→ **Task brief**:
The entries should be written out again exactly as they read.

→ **Information shown**:
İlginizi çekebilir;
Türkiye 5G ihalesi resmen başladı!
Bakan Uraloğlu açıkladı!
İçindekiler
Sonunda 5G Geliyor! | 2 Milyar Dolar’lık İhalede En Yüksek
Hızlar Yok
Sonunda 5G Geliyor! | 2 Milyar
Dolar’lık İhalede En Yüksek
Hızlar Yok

→ **Response area**:
İlginizi çekebilir;
Türkiye 5G ihalesi resmen başladı!
Bakan Uraloğlu açıkladı!
İçindekiler
Sonunda 5G Geliyor! | 2 Milyar Dolar’lık İhalede En Yüksek
Hızlar Yok
Sonunda 5G Geliyor! | 2 Milyar
Dolar’lık İhalede En Yüksek
Hızlar Yok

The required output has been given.